- 2 sheets of ready-made puff pastry
- 200 ml milk
- 200 ml double cream
- 1 vanilla pod, split, seeds scraped out
- 75 g sugar
- 2 free-range egg yolks
- 125 g icing sugar
- 50 g unsalted butter
- 50 ml water
Pre-heat the oven to 200° C. Leave the pastry at room temperature for a little while before rolling.
Place the milk, cream and the vanilla pod and seeds into a saucepan. Bring gently to the boil, then remove from the heat and remove the vanilla pod.
Whisk the sugar and egg yolks together in a large bowl until pale and frothy. Pour the egg mixture over the milk and cream and whisk together. Pour the mixture into a clean saucepan and whisk over a low heat until thick custard is formed.
Roll each piece of pastry into 30 cm squares.
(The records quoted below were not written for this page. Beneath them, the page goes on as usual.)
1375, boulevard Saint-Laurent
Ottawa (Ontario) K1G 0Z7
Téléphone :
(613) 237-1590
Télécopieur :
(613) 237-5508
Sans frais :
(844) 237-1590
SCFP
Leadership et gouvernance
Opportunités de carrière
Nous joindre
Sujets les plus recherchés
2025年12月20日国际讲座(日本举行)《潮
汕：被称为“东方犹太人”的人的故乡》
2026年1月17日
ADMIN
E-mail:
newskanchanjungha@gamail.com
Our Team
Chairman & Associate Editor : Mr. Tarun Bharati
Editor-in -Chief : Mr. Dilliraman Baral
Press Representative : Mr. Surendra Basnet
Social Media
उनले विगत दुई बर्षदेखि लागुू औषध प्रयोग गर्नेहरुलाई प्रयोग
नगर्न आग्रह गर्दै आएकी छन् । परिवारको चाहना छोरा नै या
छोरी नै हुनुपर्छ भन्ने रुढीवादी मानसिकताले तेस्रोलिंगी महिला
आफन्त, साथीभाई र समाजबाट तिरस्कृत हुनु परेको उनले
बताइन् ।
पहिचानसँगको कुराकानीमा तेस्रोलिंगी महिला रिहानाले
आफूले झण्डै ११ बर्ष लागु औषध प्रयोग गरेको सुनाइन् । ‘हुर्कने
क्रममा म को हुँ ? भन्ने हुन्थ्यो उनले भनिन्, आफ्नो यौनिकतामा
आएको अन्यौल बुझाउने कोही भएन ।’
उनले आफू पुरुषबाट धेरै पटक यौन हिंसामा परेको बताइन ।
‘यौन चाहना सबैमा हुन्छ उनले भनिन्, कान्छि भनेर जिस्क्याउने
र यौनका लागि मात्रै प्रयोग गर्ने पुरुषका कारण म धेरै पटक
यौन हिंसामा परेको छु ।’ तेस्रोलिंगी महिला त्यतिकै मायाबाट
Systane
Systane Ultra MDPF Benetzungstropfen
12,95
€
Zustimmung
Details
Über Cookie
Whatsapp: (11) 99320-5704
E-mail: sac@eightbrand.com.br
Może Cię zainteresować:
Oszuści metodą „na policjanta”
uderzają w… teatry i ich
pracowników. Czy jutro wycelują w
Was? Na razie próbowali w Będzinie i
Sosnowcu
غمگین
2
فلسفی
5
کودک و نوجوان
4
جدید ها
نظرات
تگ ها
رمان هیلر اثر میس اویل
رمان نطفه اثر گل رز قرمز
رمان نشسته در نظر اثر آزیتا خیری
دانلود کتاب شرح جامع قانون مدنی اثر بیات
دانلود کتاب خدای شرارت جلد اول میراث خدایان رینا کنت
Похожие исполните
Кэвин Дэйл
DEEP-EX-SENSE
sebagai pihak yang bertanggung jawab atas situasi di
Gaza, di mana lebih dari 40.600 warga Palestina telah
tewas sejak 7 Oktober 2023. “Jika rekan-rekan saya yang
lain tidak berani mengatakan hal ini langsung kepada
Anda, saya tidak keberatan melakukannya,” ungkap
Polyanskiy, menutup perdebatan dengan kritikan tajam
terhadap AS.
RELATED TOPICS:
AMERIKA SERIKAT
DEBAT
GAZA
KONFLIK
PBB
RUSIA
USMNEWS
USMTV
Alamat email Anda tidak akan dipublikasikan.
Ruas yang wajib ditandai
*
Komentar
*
Place each square on an un-greased baking tray and stab all over with a fork to lessen the chance of it rising too much. Bake for about 10 minutes or until light browned.
Carefully trim each sheet to a square and pat any risen areas back down with your hands. Line a square baking tray with tin foil and allow plenty of overlap for easy removal. Place one sheet of the pastry in the foil. Pour the hot vanilla custard over the first piece of puff pastry, cover with the second sheet and pat down lightly so it comes into contact with the custard everywhere.
Beat in the icing sugar with the butter and add a little water if needed. Allow the cake to cool then spread the icing evenly over the top. Alternatively, you can leave out the icing and just dust the cake with icing sugar.
Chill in the refrigerator. Sprinkle with icing sugar before cutting into pieces and serving with some fresh berries on the side.